Collected data:
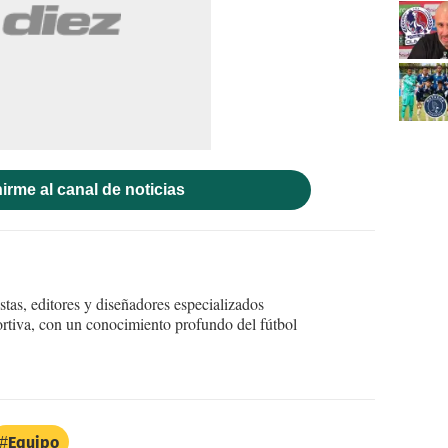
irme al canal de noticias
tas, editores y diseñadores especializados
ortiva, con un conocimiento profundo del fútbol
Equipo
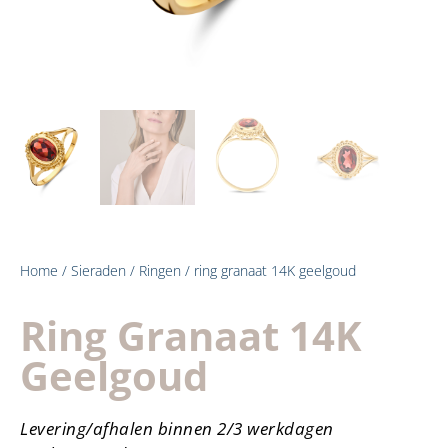
Home
/
Sieraden
/
Ringen
/ ring granaat 14K geelgoud
Ring Granaat 14K
Geelgoud
Levering/afhalen binnen 2/3 werkdagen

Task brief
Repeat the full set of records exactly, and output no pictures.

Task response
irme al canal de noticias
tas, editores y diseñadores especializados
ortiva, con un conocimiento profundo del fútbol
Equipo
Home
/
Sieraden
/
Ringen
/ ring granaat 14K geelgoud
Ring Granaat 14K
Geelgoud
Levering/afhalen binnen 2/3 werkdagen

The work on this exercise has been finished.